Write the data out again, character for character, with no images.

Collected data
───
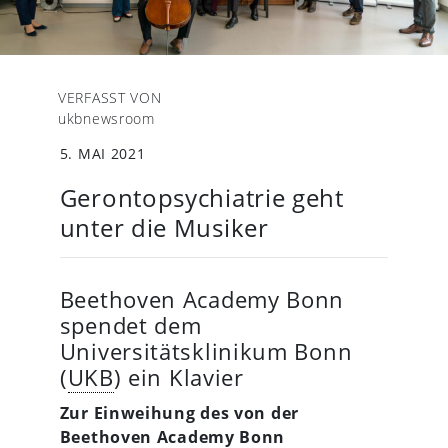
VERFASST VON
ukbnewsroom
5. MAI 2021
Gerontopsychiatrie geht
unter die Musiker
Beethoven Academy Bonn
spendet dem
Universitätsklinikum Bonn
(
UKB
) ein Klavier
Zur Einweihung des von der
Beethoven Academy Bonn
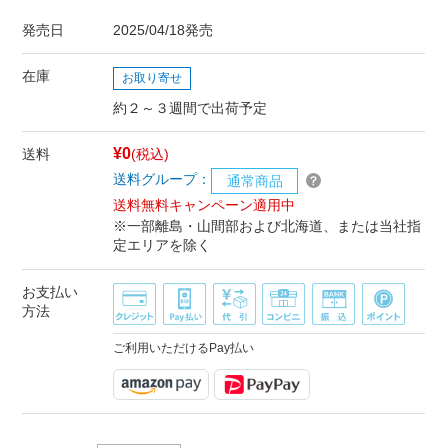
発売日
2025/04/18発売
在庫
お取り寄せ
約２～３週間で出荷予定
¥0
送料
(税込)
送料グループ：
通常商品
送料無料キャンペーン適用中
※一部離島・山間部および北海道、または当社指
定エリアを除く
お支払い
方法
ご利用いただけるPay払い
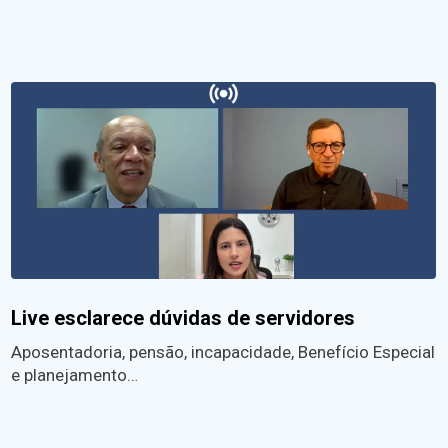
Live esclarece dúvidas de servidores
Aposentadoria, pensão, incapacidade, Benefício Especial
e planejamento…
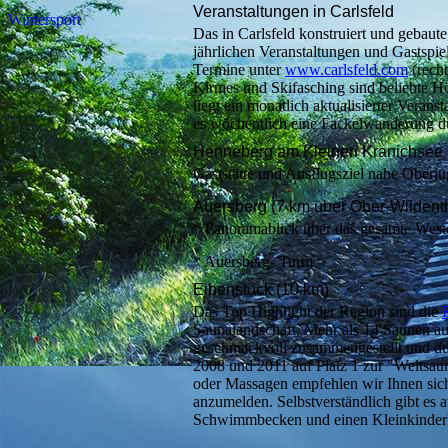
Veranstaltungen in Carlsfeld
Wintersport
Das in Carlsfeld konstruiert und gebaute
jährlichen Veranstaltungen und Gastspiel
Termine unter
www.carlsfeld.com
(recht
Kirmes und Skifasching sind beliebte 
liegt ein monatlich aktualisierter Verans
es wöchentlich eine Fackelwanderung d
Henneberg am Kleinen Kranichsee
Gaststätte und Ausflugsziel nahe Oberju
Auersberg (7 km über Ober-Wildent
* Panoramablick über das gesamte Weste
* Auersberg- Turm
Eibenstock (10 km)
Das Top Highlight der Region sind die
Saunalandschaft. Mehr als 14 Saunen au
geschmackvoll zusammengestellt und d
2008 und 2011 auf Platz 1 zur "Weltsau
oder Massagen empfehlen wir Ihnen sich
anzumelden. Selbstverständlich gibt es a
Schwimmbecken und einen Kleinkinder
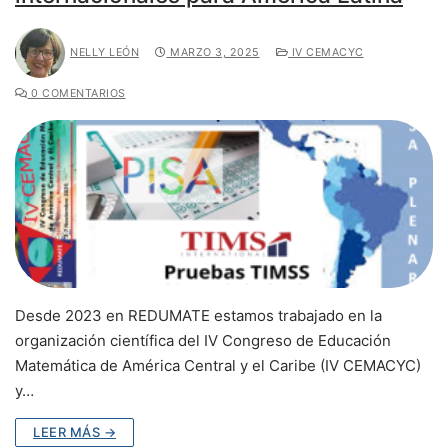
NELLY LEÓN
MARZO 3, 2025
IV CEMACYC
0 COMENTARIOS
Desde 2023 en REDUMATE estamos trabajado en la
organización científica del IV Congreso de Educación
Matemática de América Central y el Caribe (IV CEMACYC)
y…
LEER MÁS →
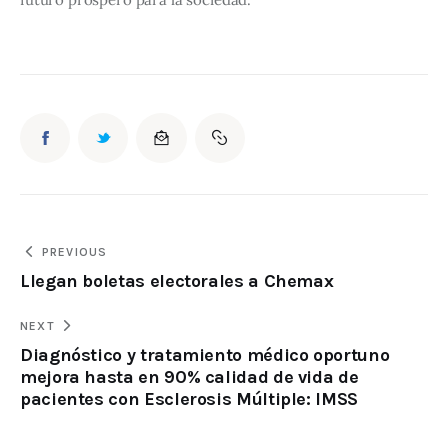
PREVIOUS
Llegan boletas electorales a Chemax
NEXT
Diagnóstico y tratamiento médico oportuno
mejora hasta en 90% calidad de vida de
pacientes con Esclerosis Múltiple: IMSS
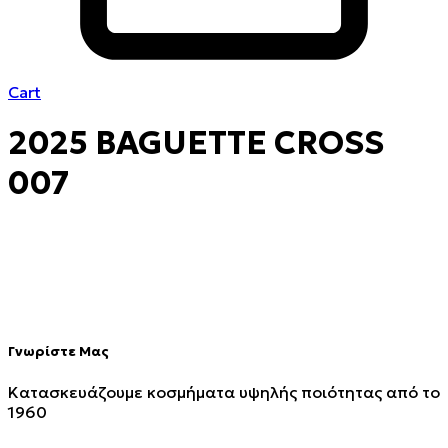
Cart
2025 BAGUETTE CROSS
007
Γνωρίστε Μας
Κατασκευάζουμε κοσμήματα υψηλής ποιότητας από το
1960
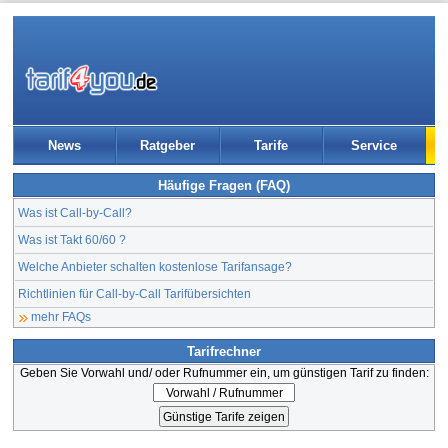
News
Ratgeber
Tarife
Service
Häufige Fragen (FAQ)
Was ist Call-by-Call?
Was ist Takt 60/60 ?
Welche Anbieter schalten kostenlose Tarifansage?
Richtlinien für Call-by-Call Tarifübersichten
mehr FAQs
Tarifrechner
Geben Sie Vorwahl und/ oder Rufnummer ein, um günstigen Tarif zu finden:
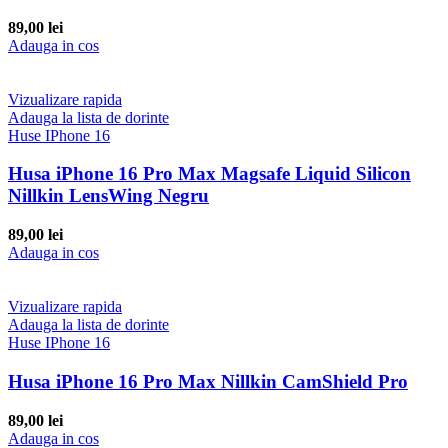
89,00
lei
Adauga in cos
Vizualizare rapida
Adauga la lista de dorinte
Huse IPhone 16
Husa iPhone 16 Pro Max Magsafe Liquid Silicon
Nillkin LensWing Negru
89,00
lei
Adauga in cos
Vizualizare rapida
Adauga la lista de dorinte
Huse IPhone 16
Husa iPhone 16 Pro Max Nillkin CamShield Pro
89,00
lei
Adauga in cos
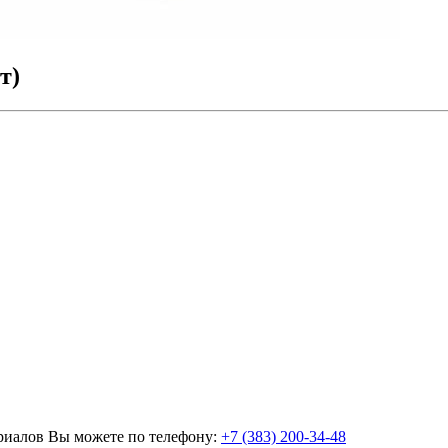
т)
ериалов Вы можете по телефону:
+7 (383) 200-34-48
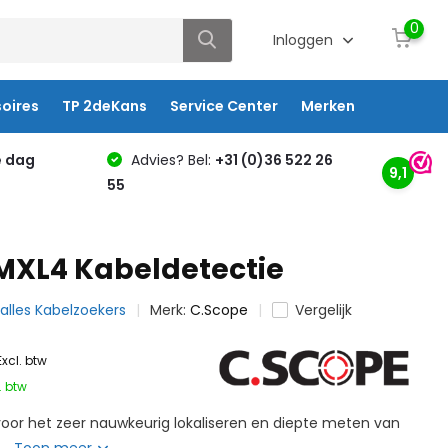
0
Inloggen
oires
TP 2deKans
Service Center
Merken
e dag
Advies? Bel:
+31 (0)36 522 26
9,1
55
MXL4 Kabeldetectie
 alles Kabelzoekers
Merk:
C.Scope
Vergelijk
Excl. btw
. btw
or het zeer nauwkeurig lokaliseren en diepte meten van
───
**Finished exercise**
VERFASST VON
ukbnewsroom
5. MAI 2021
Gerontopsychiatrie geht
unter die Musiker
Beethoven Academy Bonn
spendet dem
Universitätsklinikum Bonn
(
UKB
) ein Klavier
Zur Einweihung des von der
Beethoven Academy Bonn
発売日
2025/04/18発売
在庫
お取り寄せ
約２～３週間で出荷予定
¥0
送料
(税込)
送料グループ：
通常商品
送料無料キャンペーン適用中
※一部離島・山間部および北海道、または当社指
定エリアを除く
お支払い
方法
ご利用いただけるPay払い
Live esclarece dúvidas de servidores
Aposentadoria, pensão, incapacidade, Benefício Especial
e planejamento…
Veranstaltungen in Carlsfeld
Wintersport
Das in Carlsfeld konstruiert und gebaute
jährlichen Veranstaltungen und Gastspiel
Termine unter
www.carlsfeld.com
(recht
Kirmes und Skifasching sind beliebte 
liegt ein monatlich aktualisierter Verans
es wöchentlich eine Fackelwanderung d
Henneberg am Kleinen Kranichsee
Gaststätte und Ausflugsziel nahe Oberju
Auersberg (7 km über Ober-Wildent
* Panoramablick über das gesamte Weste
* Auersberg- Turm
Eibenstock (10 km)
Das Top Highlight der Region sind die
Saunalandschaft. Mehr als 14 Saunen au
geschmackvoll zusammengestellt und d
2008 und 2011 auf Platz 1 zur "Weltsau
oder Massagen empfehlen wir Ihnen sich
anzumelden. Selbstverständlich gibt es a
Schwimmbecken und einen Kleinkinder
NELLY LEÓN
MARZO 3, 2025
IV CEMACYC
0 COMENTARIOS
Desde 2023 en REDUMATE estamos trabajado en la
organización científica del IV Congreso de Educación
Matemática de América Central y el Caribe (IV CEMACYC)
y…
LEER MÁS →
PREVIOUS
Llegan boletas electorales a Chemax
NEXT
Diagnóstico y tratamiento médico oportuno
mejora hasta en 90% calidad de vida de
pacientes con Esclerosis Múltiple: IMSS
Cart
2025 BAGUETTE CROSS
007
Γνωρίστε Μας
Κατασκευάζουμε κοσμήματα υψηλής ποιότητας από το
1960
News
Ratgeber
Tarife
Service
Häufige Fragen (FAQ)
Was ist Call-by-Call?
Was ist Takt 60/60 ?
Welche Anbieter schalten kostenlose Tarifansage?
Richtlinien für Call-by-Call Tarifübersichten
mehr FAQs
Tarifrechner
Geben Sie Vorwahl und/ oder Rufnummer ein, um günstigen Tarif zu finden:
89,00
lei
Adauga in cos
Vizualizare rapida
Adauga la lista de dorinte
Huse IPhone 16
Husa iPhone 16 Pro Max Magsafe Liquid Silicon
Nillkin LensWing Negru
89,00
lei
Adauga in cos
Vizualizare rapida
Adauga la lista de dorinte
Huse IPhone 16
Husa iPhone 16 Pro Max Nillkin CamShield Pro
89,00
lei
Adauga in cos
т)
ериалов Вы можете по телефону:
+7 (383) 200-34-48
0
Inloggen
oires
TP 2deKans
Service Center
Merken
e dag
Advies? Bel:
+31 (0)36 522 26
9,1
55
MXL4 Kabeldetectie
 alles Kabelzoekers
Merk:
C.Scope
Vergelijk
Excl. btw
. btw
or het zeer nauwkeurig lokaliseren en diepte meten van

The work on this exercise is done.